第四代表皮生长因子受体抑制剂通过多层虚拟筛选加速支架跳跃

表皮生长因子受体（EGFR）家族在调节细胞增殖、凋亡和分化中起着至关重要的作用。然而，在该家族的临床应用中出现了与耐药相关的挑战。本研究通过多层虚拟筛选策略解决了L858R/T790M/C797S EGFR突变介导的抗性，该策略集成了3D形状相似性筛选、基于多任务深度学习的活动预测、分子对接和分子动力学模拟。从筛选的1800万个药物样分子中，12个候选分子进行了体外酶促测试，从而鉴定出三种新的支架抑制剂。化合物L15对L858R/T790M/C797S突变型EGFR具有较强的抑制活性（IC50 = 16.43 nM），其选择性是野生型EGFR的5倍（IC50 = 80.96 nM）。此外，它对d746-750/T790M/C797S变异具有相当的疗效（IC50 = 16.53 nM）。相互作用分析表明，L15通过与LEU718和LEU792的主要疏水相互作用来稳定其结合构象，这是由自由能分解揭示的。这项工作建立了一个系统的多层虚拟筛选策略来克服EGFR耐药性，为第四代抑制剂的合理设计提供了结构和机制上的见解。

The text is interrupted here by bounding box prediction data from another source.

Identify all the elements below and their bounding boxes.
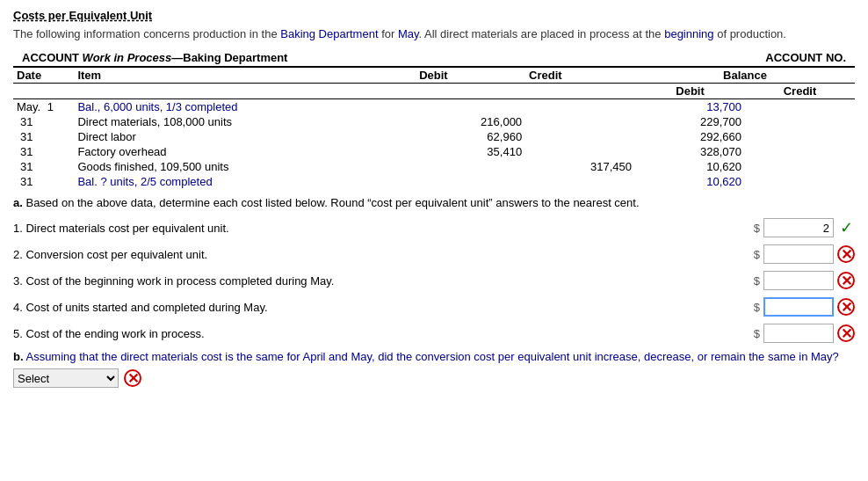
cell-bal-debit: 10,620 [635,174,745,189]
cell-date: 31 [13,129,74,144]
check-icon: ✓ [837,219,855,237]
cell-date: 31 [13,174,74,189]
cell-bal-debit: 10,620 [635,159,745,174]
table-row: 31 Direct labor 62,960 292,660 [13,129,855,144]
select-row: Selectincreasedecreaseremain the same ✕ [13,368,855,388]
cell-credit: 317,450 [525,159,635,174]
x-icon: ✕ [837,298,855,316]
table-row: 31 Goods finished, 109,500 units 317,450… [13,159,855,174]
cell-bal-credit [745,114,855,129]
answer-input-3[interactable] [763,271,834,290]
question-label-3: 3. Cost of the beginning work in process… [13,274,714,288]
cell-bal-debit: 13,700 [635,99,745,115]
question-row-1: 1. Direct materials cost per equivalent … [13,218,855,237]
answer-input-4[interactable] [763,297,834,317]
col-header-item: Item [74,67,416,84]
question-label-5: 5. Cost of the ending work in process. [13,327,714,340]
cell-bal-debit: 328,070 [635,144,745,159]
cell-debit: 216,000 [416,114,525,129]
cell-bal-credit [745,159,855,174]
select-error-icon: ✕ [124,369,141,387]
col-header-credit: Credit [525,67,635,84]
question-row-3: 3. Cost of the beginning work in process… [13,271,855,290]
cell-date: 31 [13,144,74,159]
answer-input-2[interactable] [763,244,834,264]
cell-debit [416,159,525,174]
answer-area-5: $ ✕ [714,324,855,343]
cell-credit [525,174,635,189]
cell-item: Direct labor [74,129,416,144]
questions-section: 1. Direct materials cost per equivalent … [13,218,855,343]
cell-debit: 62,960 [416,129,525,144]
table-row: 31 Factory overhead 35,410 328,070 [13,144,855,159]
col-header-balance: Balance [635,67,855,84]
cell-credit [525,114,635,129]
answer-input-5[interactable] [763,324,834,343]
intro-text: The following information concerns produ… [13,27,855,40]
note-a: a. Based on the above data, determine ea… [13,196,855,209]
cell-bal-debit: 229,700 [635,114,745,129]
question-label-1: 1. Direct materials cost per equivalent … [13,222,714,235]
answer-area-1: $ ✓ [714,218,855,237]
answer-input-1[interactable] [763,218,834,237]
question-row-5: 5. Cost of the ending work in process. $… [13,324,855,343]
account-title: ACCOUNT Work in Process—Baking Departmen… [22,51,287,64]
question-row-4: 4. Cost of units started and completed d… [13,297,855,317]
col-header-date: Date [13,67,74,84]
answer-area-3: $ ✕ [714,271,855,290]
cell-bal-credit [745,174,855,189]
cell-credit [525,129,635,144]
cell-date: May. 1 [13,99,74,115]
cell-bal-credit [745,144,855,159]
table-row: 31 Direct materials, 108,000 units 216,0… [13,114,855,129]
cell-debit: 35,410 [416,144,525,159]
table-row: 31 Bal. ? units, 2/5 completed 10,620 [13,174,855,189]
cell-item: Factory overhead [74,144,416,159]
cell-item: Goods finished, 109,500 units [74,159,416,174]
cell-item: Bal., 6,000 units, 1/3 completed [74,99,416,115]
answer-select[interactable]: Selectincreasedecreaseremain the same [13,368,119,388]
cell-date: 31 [13,159,74,174]
x-icon: ✕ [837,272,855,289]
table-row: May. 1 Bal., 6,000 units, 1/3 completed … [13,99,855,115]
account-number-label: ACCOUNT NO. [765,51,846,64]
cell-date: 31 [13,114,74,129]
col-header-debit: Debit [416,67,525,84]
col-header-bal-debit: Debit [635,84,745,99]
answer-area-4: $ ✕ [714,297,855,317]
ledger-table: Date Item Debit Credit Balance Debit Cre… [13,66,855,189]
cell-bal-credit [745,99,855,115]
x-icon: ✕ [837,324,855,342]
cell-credit [525,99,635,115]
answer-area-2: $ ✕ [714,244,855,264]
cell-item: Direct materials, 108,000 units [74,114,416,129]
cell-bal-debit: 292,660 [635,129,745,144]
cell-debit [416,99,525,115]
x-icon: ✕ [837,245,855,263]
note-b: b. Assuming that the direct materials co… [13,350,855,363]
cell-bal-credit [745,129,855,144]
cell-item: Bal. ? units, 2/5 completed [74,174,416,189]
question-row-2: 2. Conversion cost per equivalent unit. … [13,244,855,264]
question-label-4: 4. Cost of units started and completed d… [13,301,714,314]
cell-debit [416,174,525,189]
cell-credit [525,144,635,159]
question-label-2: 2. Conversion cost per equivalent unit. [13,248,714,261]
page-title: Costs per Equivalent Unit [13,9,855,22]
col-header-bal-credit: Credit [745,84,855,99]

本文章由计算机程序翻译，如有差异，请以英文原文为准。

求助全文

约1分钟内获得全文求助全文

来源期刊

ACS Medicinal Chemistry Letters CHEMISTRY, MEDICINAL-

CiteScore

7.30

自引率

2.40%

发文量

328

审稿时长

1 months

期刊介绍： ACS Medicinal Chemistry Letters is interested in receiving manuscripts that discuss various aspects of medicinal chemistry. The journal will publish studies that pertain to a broad range of subject matter, including compound design and optimization, biological evaluation, drug delivery, imaging agents, and pharmacology of both small and large bioactive molecules. Specific areas include but are not limited to: Identification, synthesis, and optimization of lead biologically active molecules and drugs (small molecules and biologics) Biological characterization of new molecular entities in the context of drug discovery Computational, cheminformatics, and structural studies for the identification or SAR analysis of bioactive molecules, ligands and their targets, etc. Novel and improved methodologies, including radiation biochemistry, with broad application to medicinal chemistry Discovery technologies for biologically active molecules from both synthetic and natural (plant and other) sources Pharmacokinetic/pharmacodynamic studies that address mechanisms underlying drug disposition and response Pharmacogenetic and pharmacogenomic studies used to enhance drug design and the translation of medicinal chemistry into the clinic Mechanistic drug metabolism and regulation of metabolic enzyme gene expression Chemistry patents relevant to the medicinal chemistry field.